Isolation is one of those things that eats at your soul. It feeds on the scraps of happiness that you cling so tightly to, and it nests in the hollow shell that you become. It’s the voice that protests “I’m fine” or “Everything is good” even when it truly isn’t.
It’s hard to say “I’m depressed” or “I need you right now”. Maybe your life is wonderful. Maybe you’ve got everything you need to live comfortably, but, somehow that makes it worse. You’ve got “no reason” to feel that way, and complaining about the emptiness inside feels…trite. Disingenuous at best, even when you ache so deeply that you feel it in your soul. When all you want to do is just sleep and pretend the world doesn’t exist.
So I’m saying it now, even if it’s just here, where friends and family don’t even know I exist:
I hurt. I need help, and I can’t ask for it, because admitting weakness is a sin. Because life is good enough that I shouldn’t feel this way. I shouldn’t feel so empty and alone. I shouldn’t drink to feel lighter, and I shouldn’t pretend like I’m fine when you ask me.
But I do.
My best friend hasn’t spoken to me in weeks, which makes me wonder at the validity of our “friendship”. My husband is horrified at the revelation that I want to start having kids. My family is a thousand miles away, and I miss them more than I can say. My friends are mostly acquaintances.
When I make a true friend, I bond tightly to them, and consider them soul-sibs. But sooner or later they just…walk away, and cease contact with no warning or explanation.
So here I am, alone, with this worm burrowing into my hollow shell. You’d never know me on the street, because I smile and fake happiness so I don’t drag others down with me. But on the inside I’m crying out. And no one seems to hear.
…is pretty much how I’ve been feeling the past few months. Getting Mythic wrapped up bit by bit, though it’s fighting me every step of the way.
I haven’t even touched Black Feathers since June, but as soon as Mythic is done, I should be able to pick it up again.
I have a question for those of you who rp: have you ever gotten so attached to a character that they’re practically an extension of yourself?
I’ve got a good half-dozen characters that I play, but the first one I made…he’s the hidden and not so hidden parts of myself, and I experience his joys and sorrow like they’re my own. When his longtime lover broke it off with no warning, both he and I were horrified, hurt, and physically ill.

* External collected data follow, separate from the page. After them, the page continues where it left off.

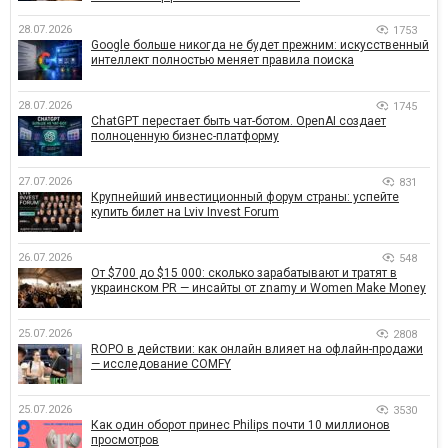
28.07.2026
1753
Google больше никогда не будет прежним: искусственный
интеллект полностью меняет правила поиска
28.07.2026
1745
ChatGPT перестает быть чат-ботом. OpenAI создает
полноценную бизнес-платформу
27.07.2026
831
Крупнейший инвестиционный форум страны: успейте
купить билет на Lviv Invest Forum
26.07.2026
548
От $700 до $15 000: сколько зарабатывают и тратят в
украинском PR — инсайты от znamy и Women Make Money
25.07.2026
2808
ROPO в действии: как онлайн влияет на офлайн-продажи
— исследование COMFY
25.07.2026
3530
Как один оборот принес Philips почти 10 миллионов
просмотров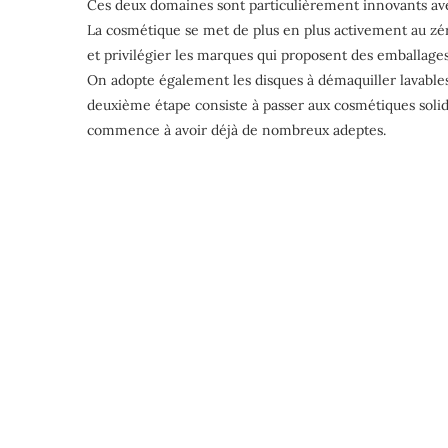
Ces deux domaines sont particulièrement innovants ave
La cosmétique se met de plus en plus activement au zér
et privilégier les marques qui proposent des emballages
On adopte également les disques à démaquiller lavable
deuxième étape consiste à passer aux cosmétiques sol
commence à avoir déjà de nombreux adeptes.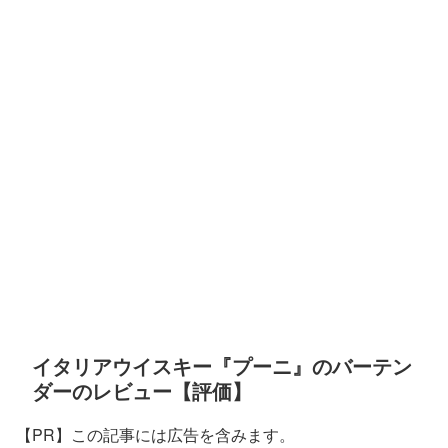
イタリアウイスキー『プーニ』のバーテン
ダーのレビュー【評価】
【PR】この記事には広告を含みます。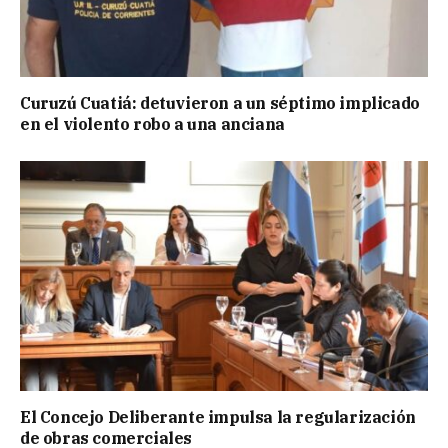
Curuzú Cuatiá: detuvieron a un séptimo implicado
en el violento robo a una anciana
El Concejo Deliberante impulsa la regularización
de obras comerciales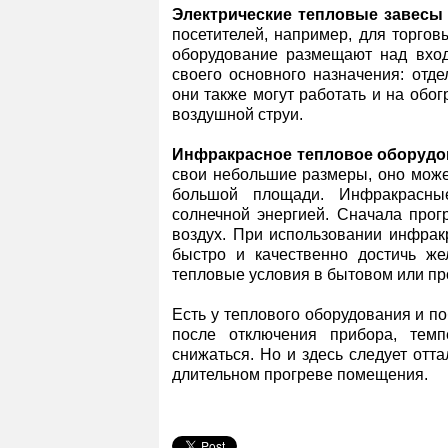
Электрические тепловые завесы
посетителей, например, для торгов
оборудование размещают над вхо
своего основного назначения: отде
они также могут работать и на об
воздушной струи.
Инфракрасное тепловое оборудо
свои небольшие размеры, оно може
большой площади. Инфракрасны
солнечной энергией. Сначала прог
воздух. При использовании инфрак
быстро и качественно достичь же
тепловые условия в бытовом или 
Есть у теплового оборудования и по
после отключения прибора, тем
снижаться. Но и здесь следует отт
длительном прогреве помещения.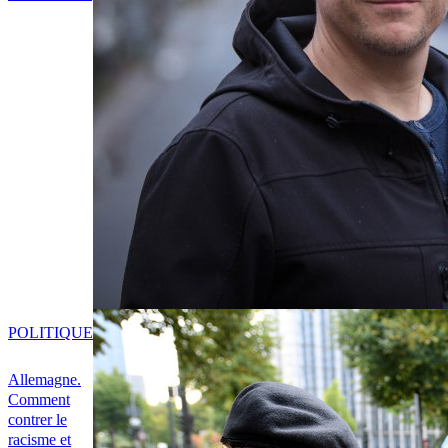
POLITIQUE
Allemagne.
Comment
contrer le
racisme et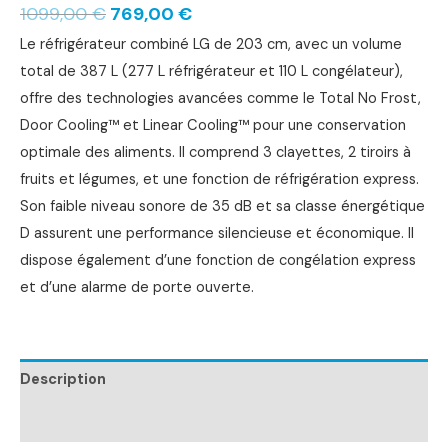
1099,00
€
769,00
€
Le réfrigérateur combiné LG de 203 cm, avec un volume
total de 387 L (277 L réfrigérateur et 110 L congélateur),
offre des technologies avancées comme le Total No Frost,
Door Cooling™ et Linear Cooling™ pour une conservation
optimale des aliments. Il comprend 3 clayettes, 2 tiroirs à
fruits et légumes, et une fonction de réfrigération express.
Son faible niveau sonore de 35 dB et sa classe énergétique
D assurent une performance silencieuse et économique. Il
dispose également d’une fonction de congélation express
et d’une alarme de porte ouverte.
Description
Informations complémentaires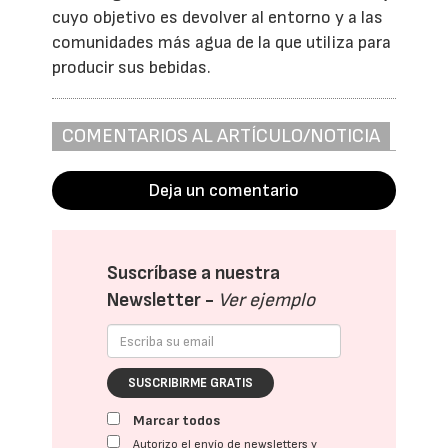
cuyo objetivo es devolver al entorno y a las
comunidades más agua de la que utiliza para
producir sus bebidas.
COMENTARIOS AL ARTÍCULO/NOTICIA
Deja un comentario
Suscríbase a nuestra
Newsletter -
Ver ejemplo
SUSCRIBIRME GRATIS
Marcar todos
Autorizo el envío de newsletters y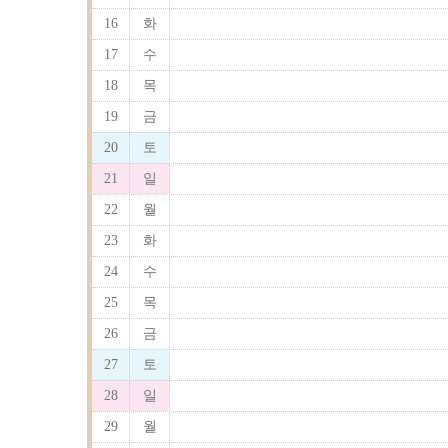
16
화
17
수
18
목
19
금
20
토
21
일
22
월
23
화
24
수
25
목
26
금
27
토
28
일
29
월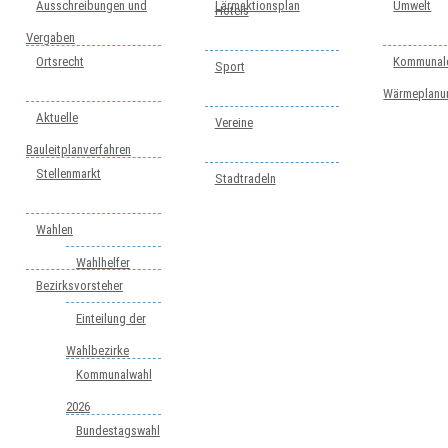
Ausschreibungen und
Lärmaktionsplan
Umwelt
Hotels
Vergaben
Ortsrecht
Kommunal
Sport
Wärmeplanu
Aktuelle
Vereine
Bauleitplanverfahren
Stellenmarkt
Stadtradeln
Wahlen
Wahlhelfer
Bezirksvorsteher
Einteilung der
Wahlbezirke
Kommunalwahl
2026
Bundestagswahl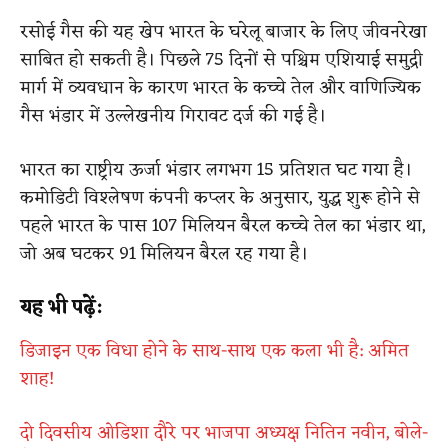
रसोई गैस की यह खेप भारत के घरेलू बाजार के लिए जीवनरेखा
साबित हो सकती है। पिछले 75 दिनों से पश्चिम एशियाई समुद्री
मार्ग में व्यवधान के कारण भारत के कच्चे तेल और वाणिज्यिक
गैस भंडार में उल्लेखनीय गिरावट दर्ज की गई है।
भारत का राष्ट्रीय ऊर्जा भंडार लगभग 15 प्रतिशत घट गया है।
कमोडिटी विश्लेषण कंपनी कप्लर के अनुसार, युद्ध शुरू होने से
पहले भारत के पास 107 मिलियन बैरल कच्चे तेल का भंडार था,
जो अब घटकर 91 मिलियन बैरल रह गया है।
यह भी पढ़ें:
डिजाइन एक विधा होने के साथ-साथ एक कला भी है: अमित
शाह!
दो दिवसीय ओडिशा दौरे पर भाजपा अध्यक्ष नितिन नवीन, बोले-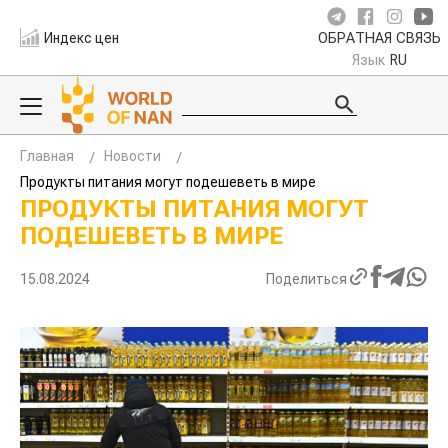
Индекс цен
ОБРАТНАЯ СВЯЗЬ
Язык
RU
Главная
Новости
Продукты питания могут подешеветь в мире
ПРОДУКТЫ ПИТАНИЯ МОГУТ
ПОДЕШЕВЕТЬ В МИРЕ
15.08.2024
Поделиться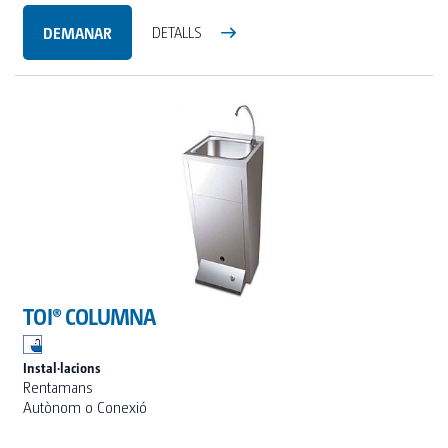
DEMANAR
DETALLS
TOI® COLUMNA
Instal·lacions
Rentamans
Autònom o Conexió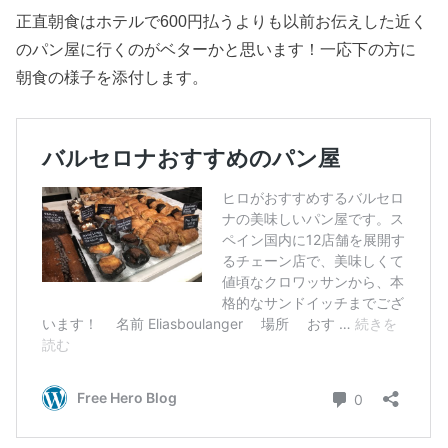
正直朝食はホテルで600円払うよりも以前お伝えした近く
のパン屋に行くのがベターかと思います！一応下の方に
朝食の様子を添付します。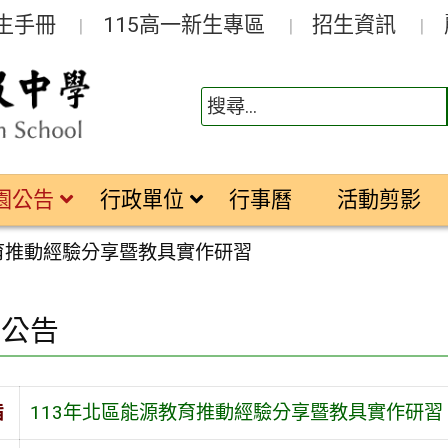
生手冊
115高一新生專區
招生資訊
園公告
行政單位
行事曆
活動剪影
教育推動經驗分享暨教具實作研習
園公告
旨
113年北區能源教育推動經驗分享暨教具實作研習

Makes me wonder if I’m slightly schizophrenic, that he’s in my head so much, and that I feel what he feels with no barrier between what I know is reality and what isn’t.
Maybe I’m just batshit crazy. That’s entirely possible.
No update on Mythic this weekend as you might have guessed by now. I’m really not happy with how the chapter is turning out and am considering scrapping it and redoing it. I’d rather make you guys wait than post a chapter I feel isn’t up to my personal standards. We’ll see what happens next weekend. Have a great week, my dears!